Plusieurs stratégies abordent partiellement l'apprentissage continu : les méthodes de rejeu (mélanger les anciennes données avec les nouvelles pendant l'entraînement), les méthodes de régularisation (pénaliser les changements aux poids importants pour les anciennes tâches, comme EWC), les méthodes architecturales (allouer différents paramètres à différentes tâches), et les approches augmentées par récupération (stocker les connaissances en externe dans une base de données plutôt que dans les poids). Aucune ne résout complètement le problème, mais chacune permet un certain degré d'apprentissage incrémental.

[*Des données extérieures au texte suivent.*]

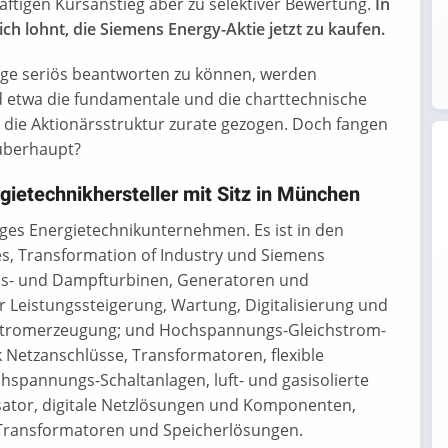
äftigen Kursanstieg aber zu selektiver Bewertung.
In
ich lohnt, die Siemens Energy-Aktie jetzt zu kaufen.
rage seriös beantworten zu können, werden
rd etwa die fundamentale und die charttechnische
 die Aktionärsstruktur zurate gezogen. Doch fangen
berhaupt?
gietechnikhersteller mit Sitz in München
tiges Energietechnikunternehmen. Es ist in den
s, Transformation of Industry und Siemens
as- und Dampfturbinen, Generatoren und
Leistungssteigerung, Wartung, Digitalisierung und
e Stromerzeugung; und Hochspannungs-Gleichstrom-
Netzanschlüsse, Transformatoren, flexible
pannungs-Schaltanlagen, luft- und gasisolierte
sator, digitale Netzlösungen und Komponenten,
Transformatoren und Speicherlösungen.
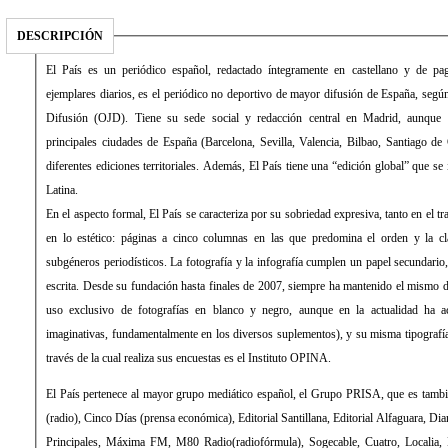
DESCRIPCIÓN
El País es un periódico español, redactado íntegramente en castellano y de 
ejemplares diarios, es el periódico no deportivo de mayor difusión de España, según 
Difusión (OJD). Tiene su sede social y redacción central en Madrid, aunque 
principales ciudades de España (Barcelona, Sevilla, Valencia, Bilbao, Santiago de
diferentes ediciones territoriales. Además, El País tiene una “edición global” que s
Latina.
En el aspecto formal, El País se caracteriza por su sobriedad expresiva, tanto en el 
en lo estético: páginas a cinco columnas en las que predomina el orden y la cla
subgéneros periodísticos. La fotografía y la infografía cumplen un papel secundari
escrita. Desde su fundación hasta finales de 2007, siempre ha mantenido el mismo d
uso exclusivo de fotografías en blanco y negro, aunque en la actualidad ha 
imaginativas, fundamentalmente en los diversos suplementos), y su misma tipograf
través de la cual realiza sus encuestas es el Instituto OPINA.
El País pertenece al mayor grupo mediático español, el Grupo PRISA, que es tamb
(radio), Cinco Días (prensa económica), Editorial Santillana, Editorial Alfaguara, Di
Principales, Máxima FM, M80 Radio(radiofórmula), Sogecable, Cuatro, Localia, Di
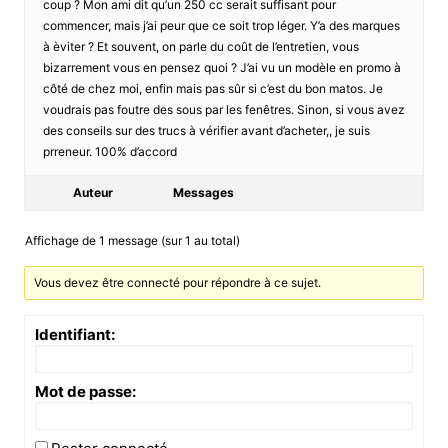
coup ? Mon ami dit qu’un 250 cc serait suffisant pour
commencer, mais j’ai peur que ce soit trop léger. Y’a des marques
à èviter ? Et souvent, on parle du coût de l’entretien, vous
bizarrement vous en pensez quoi ? J’ai vu un modèle en promo à
côté de chez moi, enfin mais pas sûr si c’est du bon matos. Je
voudrais pas foutre des sous par les fenêtres. Sinon, si vous avez
des conseils sur des trucs à vérifier avant d’acheter,, je suis
prreneur. 100% d’accord
Auteur
Messages
Affichage de 1 message (sur 1 au total)
Vous devez être connecté pour répondre à ce sujet.
Identifiant:
Mot de passe:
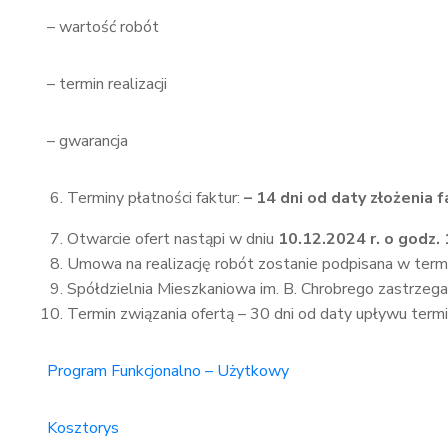
– wartość robót
– termin realizacji
– gwarancja
Terminy płatności faktur:
– 14 dni od daty złożenia f
Otwarcie ofert nastąpi w dniu
10.1
2.2024 r. o godz.
Umowa na realizację robót zostanie podpisana w term
Spółdzielnia Mieszkaniowa im. B. Chrobrego zastrzeg
Termin związania ofertą – 30 dni od daty upływu termin
Program Funkcjonalno – Użytkowy
Kosztorys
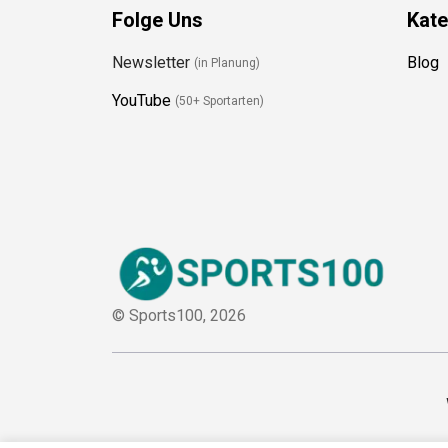
Folge Uns
Kate
Newsletter
Blog
(in Planung)
YouTube
(50+ Sportarten)
© Sports100,
2026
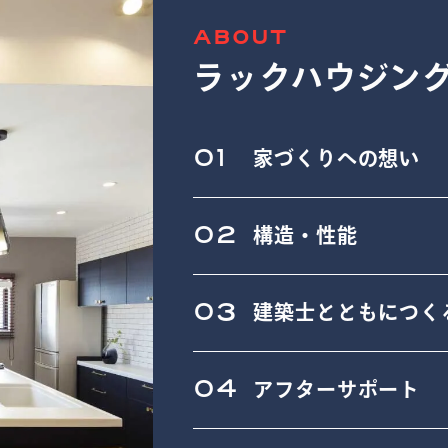
ABOUT
ラックハウジン
01
家づくりへの想い
02
構造・性能
03
建築士とともにつく
04
アフターサポート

En pratique, le RAG (génération augmentée par récupération) sert de substitut pragmatique à l'apprentissage continu véritable. Au lieu de mettre à jour les poids du modèle avec de nouvelles informations, on met à jour une base de connaissances externe que le modèle consulte au moment de l'inférence. Ça contourne entièrement l'oubli catastrophique mais a ses limites : les capacités de raisonnement du modèle ne s'améliorent pas, seul son accès à l'information s'améliore. L'apprentissage continu véritable améliorerait à la fois les connaissances et les capacités simultanément.